> BRIEF: Write only the number of lines in the data that include the word "haben".

> PROVIDED DATA:
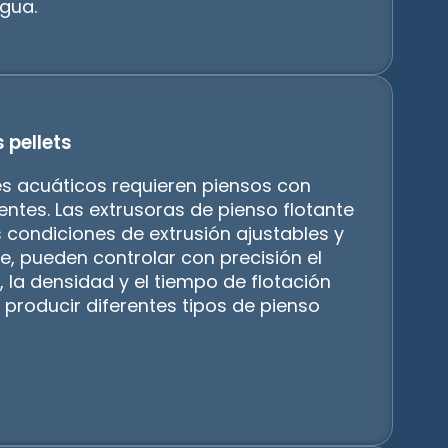
gua.
s pellets
es acuáticos requieren piensos con
entes. Las extrusoras de pienso flotante
s condiciones de extrusión ajustables y
e, pueden controlar con precisión el
, la densidad y el tiempo de flotación
 producir diferentes tipos de pienso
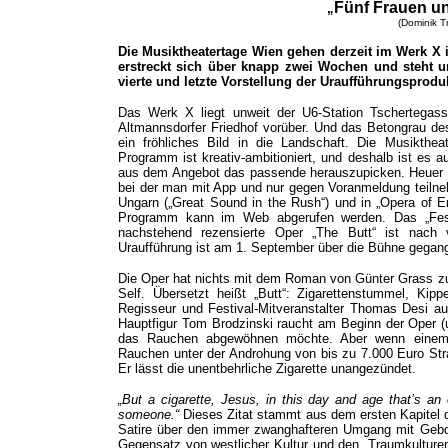
Fünf Frauen un
„
(Dominik T
Die Musiktheatertage Wien gehen derzeit im Werk X 
erstreckt sich über knapp zwei Wochen und steht u
vierte und letzte Vorstellung der Uraufführungsprod
Das Werk X liegt unweit der U6-Station Tschertegass
Altmannsdorfer Friedhof vorüber. Und das Betongrau de
ein fröhliches Bild in die Landschaft. Die Musikthe
Programm ist kreativ-ambitioniert, und deshalb ist es au
aus dem Angebot das passende herauszupicken. Heuer w
bei der man mit App und nur gegen Voranmeldung teilne
Ungarn („Great Sound in the Rush“) und in „Opera of E
Programm kann im Web abgerufen werden. Das „Festi
nachstehend rezensierte Oper „The Butt“ ist nach v
Uraufführung ist am 1. September über die Bühne gegan
Die Oper hat nichts mit dem Roman von Günter Grass zu 
Self. Übersetzt heißt „Butt“: Zigarettenstummel, Kipp
Regisseur und Festival-Mitveranstalter Thomas Desi auc
Hauptfigur Tom Brodzinski raucht am Beginn der Oper (u
das Rauchen abgewöhnen möchte. Aber wenn einem 
Rauchen unter der Androhung von bis zu 7.000 Euro Str
Er lässt die unentbehrliche Zigarette unangezündet.
„But a cigarette, Jesus, in this day and age that’s an o
someone.“
Dieses Zitat stammt aus dem ersten Kapitel d
Satire über den immer zwanghafteren Umgang mit Gebot
Gegensatz von westlicher Kultur und den „Traumkulturen“ 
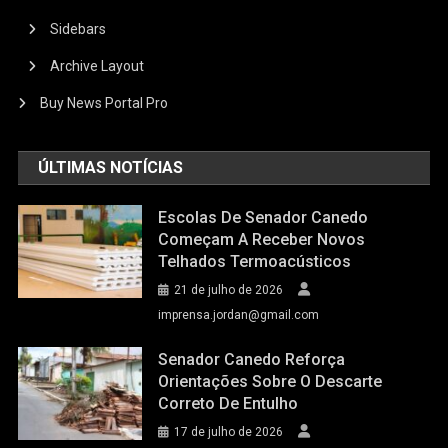
Sidebars
Archive Layout
Buy News Portal Pro
ÚLTIMAS NOTÍCIAS
Escolas De Senador Canedo
Começam A Receber Novos
Telhados Termoacústicos
21 de julho de 2026
imprensa.jordan@gmail.com
Senador Canedo Reforça
Orientações Sobre O Descarte
Correto De Entulho
17 de julho de 2026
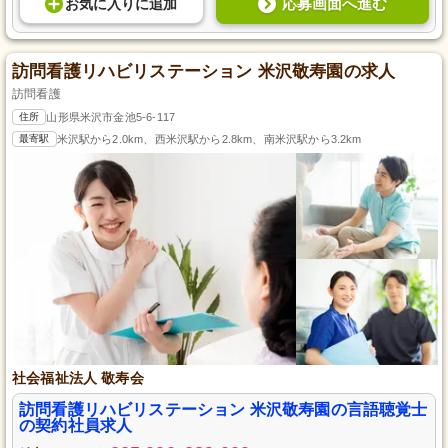
応募画面へ進む
お気に入り
に
追加
訪問看護リハビリステーション 米沢敬寿園の求人
訪問看護
住所
山形県米沢市金池5-6-117
最寄駅
米沢駅から2.0km、西米沢駅から2.8km、南米沢駅から3.2km
社会福祉法人 敬寿会
訪問看護リハビリステーション 米沢敬寿園の言語聴覚士
の契約社員求人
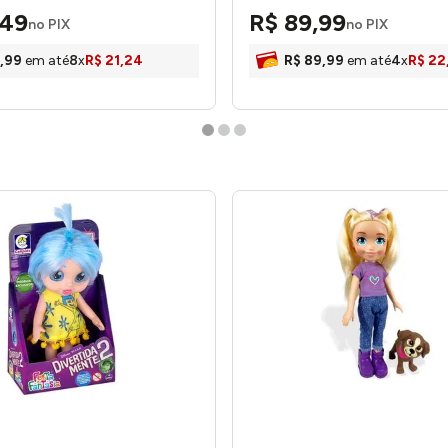
49
R$
89
,
99
no PIX
no PIX
,
99
em até
8
x
R$
21
,
24
R$
89
,
99
em até
4
x
R$
22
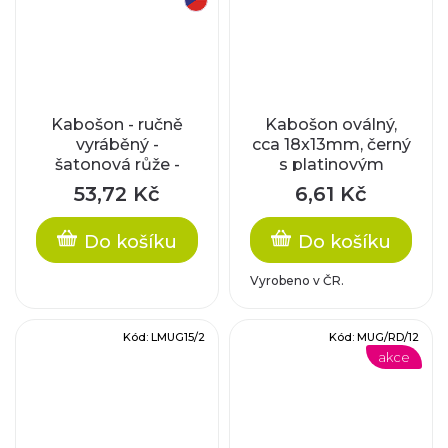
Kabošon - ručně
Kabošon oválný,
vyráběný -
cca 18x13mm, černý
šatonová růže -
s platinovým
modrý opál
pokovem
53,72 Kč
6,61 Kč
Do košíku
Do košíku
Vyrobeno v ČR.
Kód:
LMUG15/2
Kód:
MUG/RD/12
akce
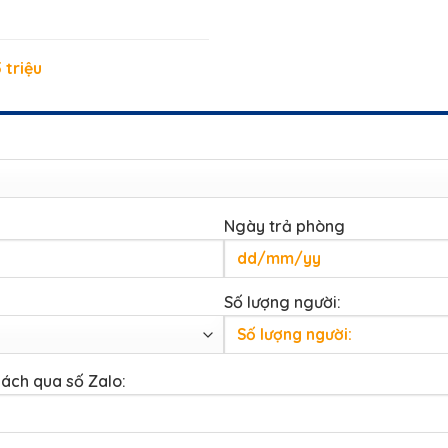
 triệu
Ngày trả phòng
Số lượng người:
hách qua số Zalo:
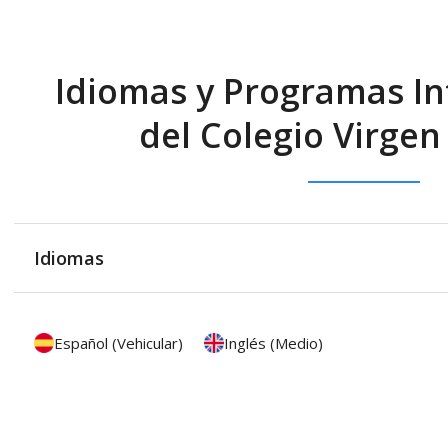
Idiomas y Programas In
del Colegio Virgen 
Idiomas
Español (Vehicular)
Inglés (Medio)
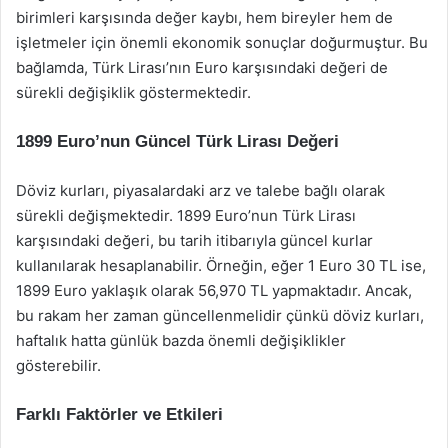
birimleri karşısında değer kaybı, hem bireyler hem de
işletmeler için önemli ekonomik sonuçlar doğurmuştur. Bu
bağlamda, Türk Lirası’nın Euro karşısındaki değeri de
sürekli değişiklik göstermektedir.
1899 Euro’nun Güncel Türk Lirası Değeri
Döviz kurları, piyasalardaki arz ve talebe bağlı olarak
sürekli değişmektedir. 1899 Euro’nun Türk Lirası
karşısındaki değeri, bu tarih itibarıyla güncel kurlar
kullanılarak hesaplanabilir. Örneğin, eğer 1 Euro 30 TL ise,
1899 Euro yaklaşık olarak 56,970 TL yapmaktadır. Ancak,
bu rakam her zaman güncellenmelidir çünkü döviz kurları,
haftalık hatta günlük bazda önemli değişiklikler
gösterebilir.
Farklı Faktörler ve Etkileri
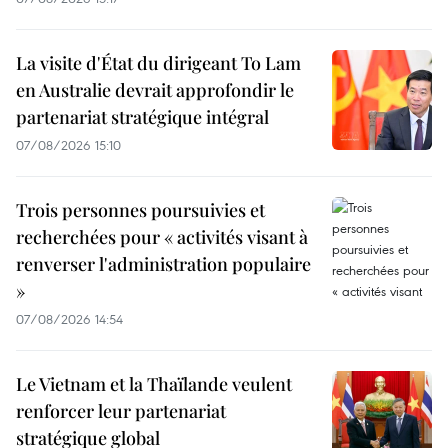
La visite d'État du dirigeant To Lam
en Australie devrait approfondir le
partenariat stratégique intégral
07/08/2026 15:10
Trois personnes poursuivies et
recherchées pour « activités visant à
renverser l'administration populaire
»
07/08/2026 14:54
Le Vietnam et la Thaïlande veulent
renforcer leur partenariat
stratégique global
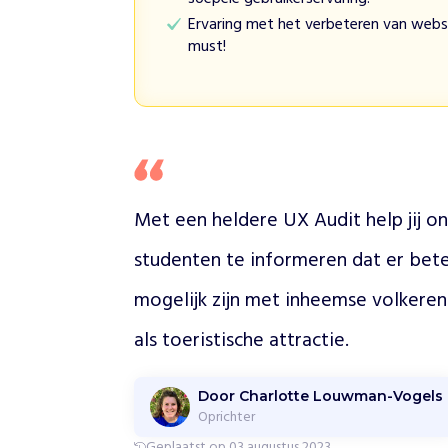
v
o
Ervaring met het verbeteren van websi
l
must!
k
e
r
e
n
(
K
Met een heldere UX Audit help jij o
a
y
studenten te informeren dat er bet
a
n
mogelijk zijn met inheemse volkeren i
/
l
als toeristische attractie.
o
n
g
Door Charlotte Louwman-Vogels
n
Oprichter
e
Geplaatst op 03 augustus 2023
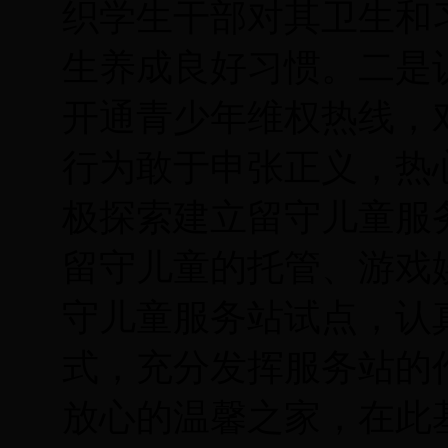
织学生干部对其卫生和
生养成良好习惯。二是
开通青少年维权热线，
行为敢于申张正义，热
极探索建立留守儿童服
留守儿童的托管、游戏
守儿童服务站试点，认
式，充分发挥服务站的
放心的温馨之家，在此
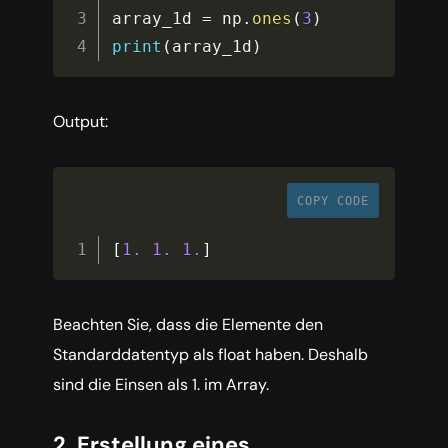
array_1d 
=
 np
.
ones
(
3
)
print
(
array_1d
)
Output:
COPY CODE
[
1.
1.
1.
]
Beachten Sie, dass die Elemente den
Standarddatentyp als float haben. Deshalb
sind die Einsen als 1. im Array.
2. Erstellung eines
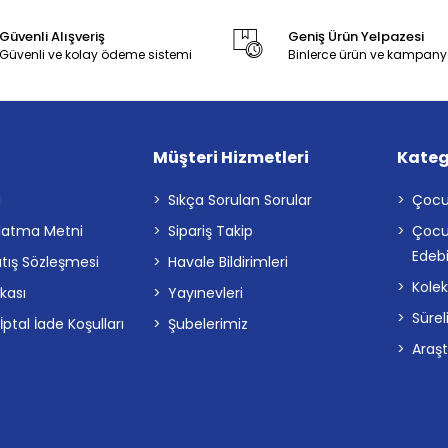
Güvenli Alışveriş
Geniş Ürün Yelpazesi
Güvenli ve kolay ödeme sistemi
Binlerce ürün ve kampany
Müşteri Hizmetleri
Kateg
a
Sıkça Sorulan Sorular
Çocu
latma Metni
Sipariş Takip
Çocu
Edebi
atış Sözleşmesi
Havale Bildirimleri
Kolek
ikası
Yayınevleri
Sürel
tal İade Koşulları
Şubelerimiz
Araş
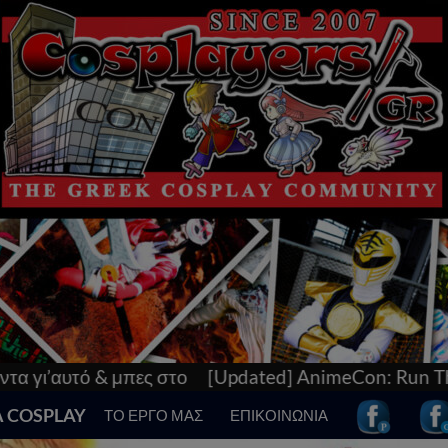
ο
[Updated] AnimeCon: Run Thessaloniki V! Tο μεγ
Α COSPLAY
ΤΟ ΕΡΓΟ ΜΑΣ
ΕΠΙΚΟΙΝΩΝΙΑ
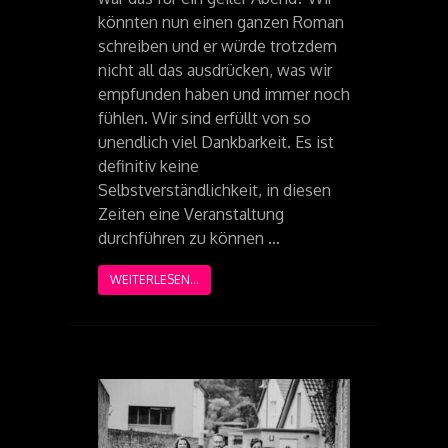
könnten nun einen ganzen Roman
schreiben und er würde trotzdem
nicht all das ausdrücken, was wir
empfunden haben und immer noch
fühlen. Wir sind erfüllt von so
unendlich viel Dankbarkeit. Es ist
definitiv keine
Selbstverständlichkeit, in diesen
Zeiten eine Veranstaltung
durchführen zu können …
WEITERLESEN...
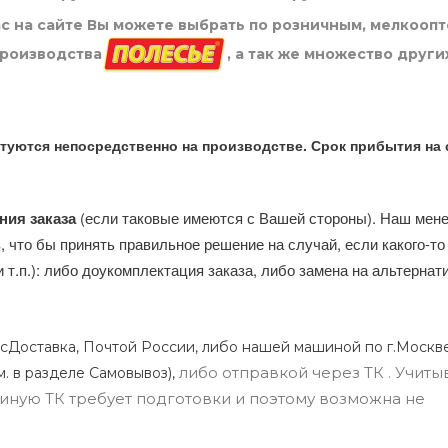
нас на сайте Вы можете выбрать по розничным, мелкооп
производства
, а так же множество други
туются непосредственно на производстве. Срок прибытия на 
ния заказа
(если таковые имеются с Вашей стороны). Наш мен
, что бы принять правильное решение на случай, если какого-то
и т.п.): либо доукомплектация заказа, либо замена на альтерна
сДоставка, Почтой России, либо нашей машиной по г.Москве
либо отправкой через ТК . Учиты
м. в разделе Самовывоз),
ли иную ТК требует подготовки и поэтому возможна не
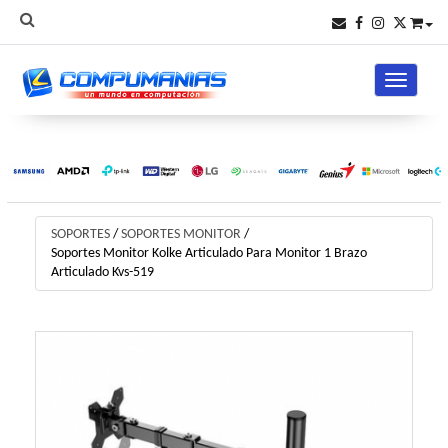
Toggle na
SOPORTES
/
SOPORTES MONITOR
/
Soportes Monitor Kolke Articulado Para Monitor 1 Brazo
Articulado Kvs-519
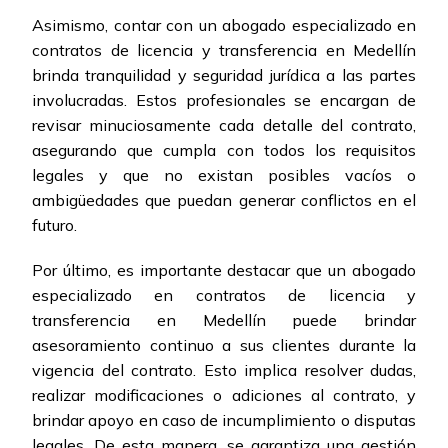
Asimismo, contar con un abogado especializado en
contratos de licencia y transferencia en Medellín
brinda tranquilidad y seguridad jurídica a las partes
involucradas. Estos profesionales se encargan de
revisar minuciosamente cada detalle del contrato,
asegurando que cumpla con todos los requisitos
legales y que no existan posibles vacíos o
ambigüedades que puedan generar conflictos en el
futuro.
Por último, es importante destacar que un abogado
especializado en contratos de licencia y
transferencia en Medellín puede brindar
asesoramiento continuo a sus clientes durante la
vigencia del contrato. Esto implica resolver dudas,
realizar modificaciones o adiciones al contrato, y
brindar apoyo en caso de incumplimiento o disputas
legales. De esta manera, se garantiza una gestión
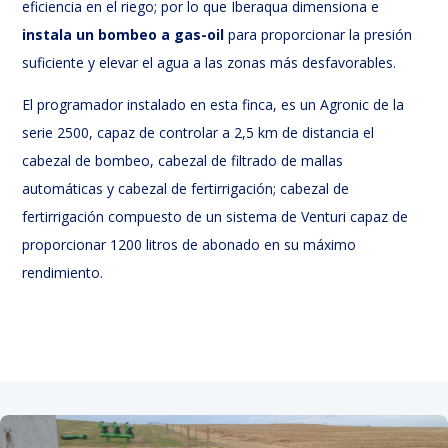
eficiencia en el riego; por lo que Iberaqua dimensiona e
instala un bombeo a gas-oil
para proporcionar la presión
suficiente y elevar el agua a las zonas más desfavorables.
El programador instalado en esta finca, es un Agronic de la
serie 2500, capaz de controlar a 2,5 km de distancia el
cabezal de bombeo, cabezal de filtrado de mallas
automáticas y cabezal de fertirrigación; cabezal de
fertirrigación compuesto de un sistema de Venturi capaz de
proporcionar 1200 litros de abonado en su máximo
rendimiento.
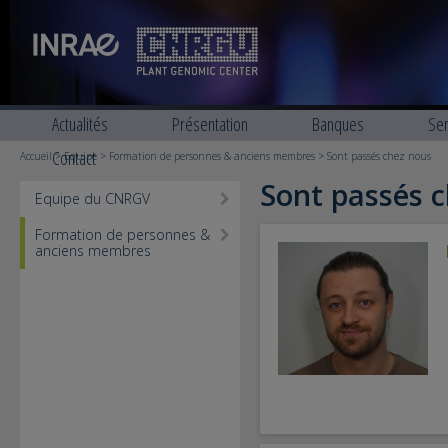
Actualités
Présentation
Banques
Ser
Contact
Accueil
>
Equipe
>
Formation de personnes & anciens membres
> Sont passés chez nous
Sont passés 
Equipe du CNRGV
Formation de personnes &
anciens membres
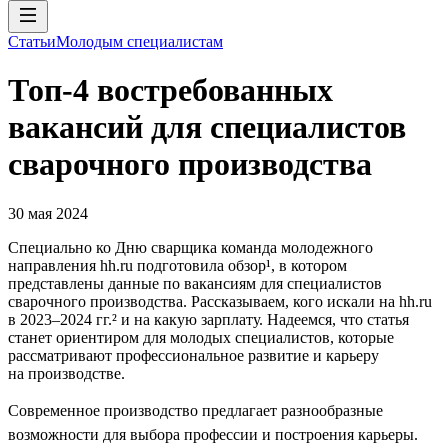
Статьи
Молодым специалистам
Топ-4 востребованных
вакансий для специалистов
сварочного производства
30 мая 2024
Специально ко Дню сварщика команда молодежного
направления hh.ru подготовила обзор¹, в котором
представлены данные по вакансиям для специалистов
сварочного производства. Рассказываем, кого искали на hh.ru
в 2023–2024 гг.² и на какую зарплату. Надеемся, что статья
станет ориентиром для молодых специалистов, которые
рассматривают профессиональное развитие и карьеру
на производстве.
Современное производство предлагает разнообразные
возможности для выбора профессии и построения карьеры.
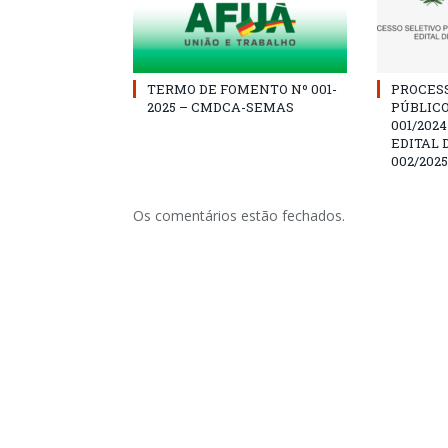
TERMO DE FOMENTO Nº 001-
PROCES
2025 – CMDCA-SEMAS
PÚBLICO
001/202
EDITAL 
002/2025
Os comentários estão fechados.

> SOLUTION: 2